Lexer & Parser

Name: Sounio
Author: Sounio Language Project

The lexer and parser are no longer something you should primarily explain through old Rust crate paths. The current implementation story is in the self-hosted tree, with thin compiler-level wrappers and many small files that split the syntax work into focused modules.

Current source map

self-hosted/lexer/ contains the tokenization stack: cursor.sio, reader.sio, tables.sio, token.sio, numparse.sio, and related support files.
self-hosted/parser/ contains syntax-layer modules such as ast.sio, exprs.sio, stmts.sio, patterns.sio, items.sio, types.sio, and recovery support.
self-hosted/compiler/lexer.sio and self-hosted/compiler/parser.sio provide a higher-level compiler-facing entry point into those lower-level modules.

What to document as stable

The repo actively maintains a real lexer and parser in Sounio itself.
The tree structure shows deliberate separation between tokenization, AST building, statement parsing, and pattern parsing.
The safest syntax claims are still the ones backed by current fixtures and by direct souc check validation.

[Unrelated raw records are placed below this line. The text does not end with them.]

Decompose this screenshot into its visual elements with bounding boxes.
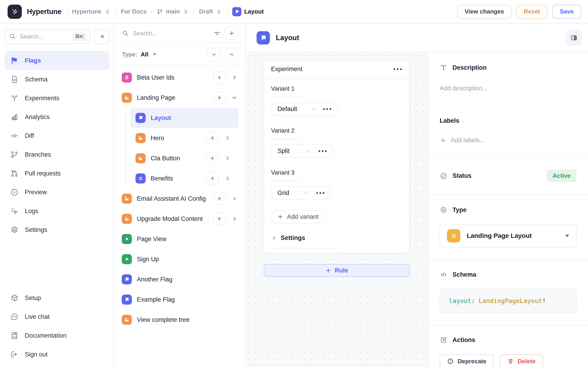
chevron-up-icon (229, 51, 235, 58)
tree-row-cta-button[interactable]: Cta Button (130, 148, 238, 168)
collapse-sidebar-button[interactable] (95, 29, 109, 44)
hypertune-logo-icon (8, 5, 22, 19)
chevron-right-icon[interactable] (231, 216, 238, 222)
chevron-down-icon[interactable] (231, 94, 238, 101)
chevron-down-icon (211, 51, 217, 58)
reset-button[interactable]: Reset (516, 5, 547, 19)
tree-row-benefits[interactable]: Benefits (130, 168, 238, 189)
tree-search-input[interactable]: Search... (133, 30, 209, 37)
view-changes-button[interactable]: View changes (457, 5, 511, 19)
chevron-right-icon[interactable] (231, 74, 238, 81)
sidebar-item-setup[interactable]: Setup (5, 289, 109, 307)
variant-menu-button[interactable] (323, 107, 332, 111)
experiment-card: Experiment Variant 1 Default (264, 60, 409, 253)
sidebar-item-logs[interactable]: Logs (5, 202, 109, 220)
add-flag-button[interactable] (225, 27, 238, 40)
delete-button[interactable]: Delete (500, 354, 543, 367)
sidebar-item-diff[interactable]: Diff (5, 126, 109, 145)
flag-bubble-icon (122, 274, 132, 284)
collapse-all-button[interactable] (207, 48, 221, 61)
add-child-button[interactable] (213, 192, 225, 205)
type-filter-value[interactable]: All (141, 51, 148, 58)
variant-value-dropdown[interactable]: Default (271, 102, 338, 116)
pull-request-icon (10, 169, 19, 178)
sidebar-item-label: Analytics (25, 114, 50, 121)
save-button[interactable]: Save (552, 5, 581, 19)
add-child-button[interactable] (206, 152, 219, 165)
play-icon (122, 234, 132, 244)
sidebar-item-live-chat[interactable]: Live chat (5, 307, 109, 326)
book-icon (10, 331, 19, 340)
sidebar-search-input[interactable]: Search... ⌘K (5, 29, 91, 44)
sidebar-item-branches[interactable]: Branches (5, 145, 109, 164)
chevron-right-icon[interactable] (224, 175, 232, 182)
gear-icon (10, 225, 19, 234)
brand-name: Hypertune (27, 8, 61, 16)
breadcrumb-separator: / (226, 8, 229, 15)
topbar-actions: View changes Reset Save (457, 5, 581, 19)
deprecate-button[interactable]: Deprecate (440, 354, 494, 367)
chevron-down-icon (310, 106, 317, 112)
expand-all-button[interactable] (225, 48, 238, 61)
experiment-menu-button[interactable] (393, 67, 402, 71)
tree-row-example-flag[interactable]: Example Flag (114, 290, 245, 310)
flag-type-dropdown[interactable]: Landing Page Layout (440, 224, 577, 248)
seal-alert-icon (447, 358, 454, 365)
variant-value-dropdown[interactable]: Split (271, 144, 334, 158)
add-rule-button[interactable]: Rule (264, 264, 409, 277)
sidebar-item-analytics[interactable]: Analytics (5, 108, 109, 126)
variant-value-dropdown[interactable]: Grid (271, 186, 331, 200)
sidebar-item-experiments[interactable]: Experiments (5, 89, 109, 108)
sidebar-item-sign-out[interactable]: Sign out (5, 345, 109, 364)
sidebar-item-label: Logs (25, 208, 38, 215)
add-child-button[interactable] (213, 92, 225, 104)
add-labels-field[interactable]: Add labels... (440, 137, 577, 144)
chevron-right-icon[interactable] (224, 135, 232, 141)
sidebar-item-settings[interactable]: Settings (5, 220, 109, 239)
add-child-button[interactable] (213, 71, 225, 84)
variant-menu-button[interactable] (316, 191, 325, 195)
contrast-icon (570, 34, 578, 42)
contrast-toggle-button[interactable] (566, 30, 582, 46)
sidebar-item-preview[interactable]: Preview (5, 183, 109, 202)
breadcrumb-separator: / (114, 8, 117, 15)
tree-row-page-view[interactable]: Page View (114, 229, 245, 249)
experiment-settings-toggle[interactable]: Settings (271, 234, 402, 242)
sidebar-item-label: Sign out (25, 351, 48, 358)
breadcrumb-page[interactable]: Layout (232, 7, 264, 16)
plus-icon (228, 30, 235, 37)
variant-block: Variant 3 Grid (271, 169, 402, 200)
variant-divider (271, 97, 302, 97)
tree-row-landing-page[interactable]: Landing Page (114, 88, 245, 108)
add-child-button[interactable] (206, 172, 219, 185)
sidebar-item-documentation[interactable]: Documentation (5, 326, 109, 345)
tree-row-beta-user-ids[interactable]: # Beta User Ids (114, 67, 245, 88)
breadcrumb-commit[interactable]: Draft (199, 8, 222, 15)
sidebar-item-pull-requests[interactable]: Pull requests (5, 164, 109, 183)
seal-check-icon (440, 172, 447, 180)
chevron-right-icon[interactable] (224, 155, 232, 161)
tree-row-hero[interactable]: Hero (130, 128, 238, 148)
add-variant-button[interactable]: Add variant (271, 210, 324, 223)
tree-row-sign-up[interactable]: Sign Up (114, 249, 245, 269)
sidebar-item-label: Settings (25, 226, 47, 234)
tree-row-another-flag[interactable]: Another Flag (114, 269, 245, 290)
breadcrumb-project[interactable]: Hypertune (72, 8, 111, 15)
chevron-right-icon[interactable] (231, 195, 238, 202)
filter-icon[interactable] (213, 29, 221, 37)
sidebar-item-schema[interactable]: Schema (5, 70, 109, 89)
breadcrumb-separator: / (65, 8, 68, 15)
add-description-field[interactable]: Add description... (440, 85, 577, 92)
tree-row-email-assistant-ai-config[interactable]: Email Assistant AI Config (114, 189, 245, 209)
add-child-button[interactable] (213, 213, 225, 225)
play-circle-icon (10, 188, 19, 197)
breadcrumb-space[interactable]: For Docs (121, 8, 147, 15)
tree-row-view-complete-tree[interactable]: View complete tree (114, 310, 245, 330)
variant-menu-button[interactable] (318, 149, 327, 153)
sidebar-item-flags[interactable]: Flags (5, 51, 109, 70)
tree-row-layout[interactable]: Layout (130, 108, 238, 128)
add-child-button[interactable] (206, 132, 219, 144)
tree-row-upgrade-modal-content[interactable]: Upgrade Modal Content (114, 209, 245, 229)
breadcrumb-branch[interactable]: main (157, 8, 189, 15)
plus-icon (440, 137, 447, 144)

Useful implementation landmarks

self-hosted/lexer/token.sio
self-hosted/parser/ast.sio
self-hosted/parser/exprs.sio
self-hosted/parser/items.sio
self-hosted/compiler/parser.sio

Documentation guidance

Do not anchor public compiler docs to crates/souc/src/lexer or parser as the primary current explanation; those paths no longer describe the active tree accurately.
When explaining grammar, use small checked examples and then point curious contributors to the self-hosted parser modules.
Treat recovery behavior and edge-case parsing claims conservatively unless you have current tests for them.